2. Distributed energy: battery’s holy grail?

In April we opined that grid-scale battery makers might want to re-set their sights on distributed energy storage if market trends were anything to go by.

Across a number of major renewable power markets, demand for commercial and residential energy storage was beginning to mushroom as a result of burgeoning solar photovoltaic (PV) installations and a desire for greater independence from the grid.

In Northern Illinois, USA, for example, Intelligent Generation was reported to have 10MW of commercial and residential solar-and-storage projects in the pipeline.

While the grid-scale market is far from dead, what we have seen in the remainder of 2014 is that distributed battery storage does indeed seem to offer quicker growth prospects for now.

Selling batteries as part of a residential PV package appears to be much easier than getting a utility or plant owner to splash out on a major project.

The question is whether volume sales from distributed generation equipment can ultimately outgun bigger, rarer grid-scale deals.

3. What the Alstom deal means for energy storage

Every now and then a news item comes along with the potential to shake up an industry.

The prospect of GE taking over the Alstom energy business looked like it might fall into that category, although our analysis was that the effect on the energy storage market would actually be relatively minor.

“Alstom, GE and Siemens are all involved in energy storage but only GE has made a tangible impact to date, via its division GE Energy Storage,” Bloomberg New Energy Finance associate Logan Goldie-Scot told Energy Storage Report.

“It is primarily a battery manufacturer whose main product, the Durathon battery, is an energy-oriented battery. It does, however, provide solutions spanning the entire storage value chain.”

We noted that GE has been eager to deploy Durathon-based battery storage in a variety of settings, starting with transportation and more recently including applications ranging from wind power to mobile base stations.

In contrast, Alstom had been slow to capitalise on the battery storage market. In 2015 we’ll be keeping a close eye on these and other market leaders.

4. Redox flow batteries for cheap grid-scale energy storage

Mike Stone’s review of redox flow batteries went down a storm with readers, perhaps indicating a thirst for information about reliable grid-scale energy storage that does not involve huge civil engineering projects.

We pointed out that while battery storage is currently leaning towards lithium-ion technology, potentially encouraged by the prospect of gigafactories springing up all over the US in the next few years, redox flow batteries are making a global impact.

In 2014 the technology was attracting investment and seemed to work, with a number of larger projects currently in operation. Vanadium redox flow is a centrepiece in Bosch’s showcase Braderup energy storage project.

Over the next 12 months we expect to see further progress in the use of redox flow batteries in grid-scale storage. What we are not clear about is whether this will end up being a competitor or a companion to other battery technologies.

5. Why energy storage is a dead-end industry

‘Could energy storage send us back to the Stone Age?’ we asked in October. There was a growing body of evidence that suggests this might indeed be the case.

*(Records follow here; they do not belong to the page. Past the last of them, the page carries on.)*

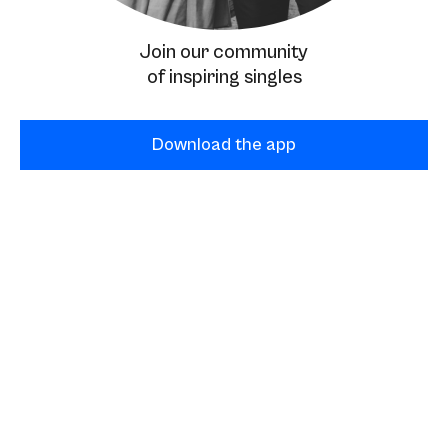
Join our community
of inspiring singles
Download the app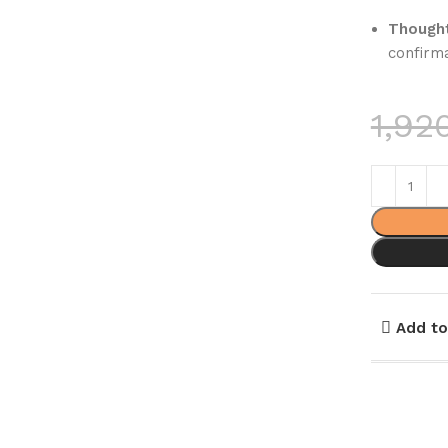
Thought
confirma
1,92
Add to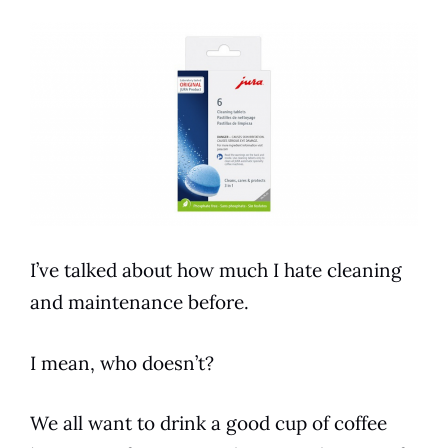
I’ve talked about how much I hate cleaning
and maintenance before.
I mean, who doesn’t?
We all want to drink a good cup of coffee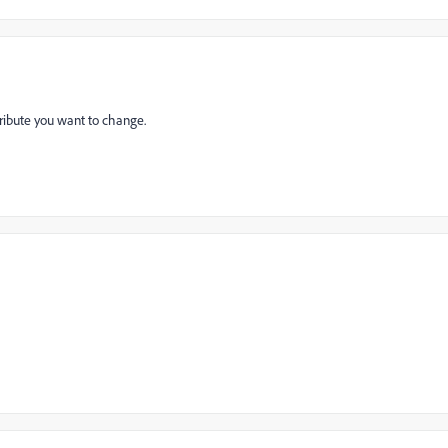
tribute you want to change.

The studies have nothing to do with energy storage’s main preoccupation at the moment, which is cost. Instead, they deal with a much more fundamental issue: how much energy it takes to be able to store the energy in the first place.

The concept of energy return on investment (EROI, also called energy returned on energy invested) is critical to energy storage because it provides a measure of whether a particular technology might be appropriate for use at scale.

In essence, if it takes more energy to create a given storage mechanism than the mechanism could ever deliver over the course of its life, then the net result of using the technology is that it will cannibalise power rather than return it to the system.

We thought the topic was important enough to warrant a two-part investigation. Thankfully our conclusion dispelled our original concerns, but we will be keeping an eye on this topic in the months to come.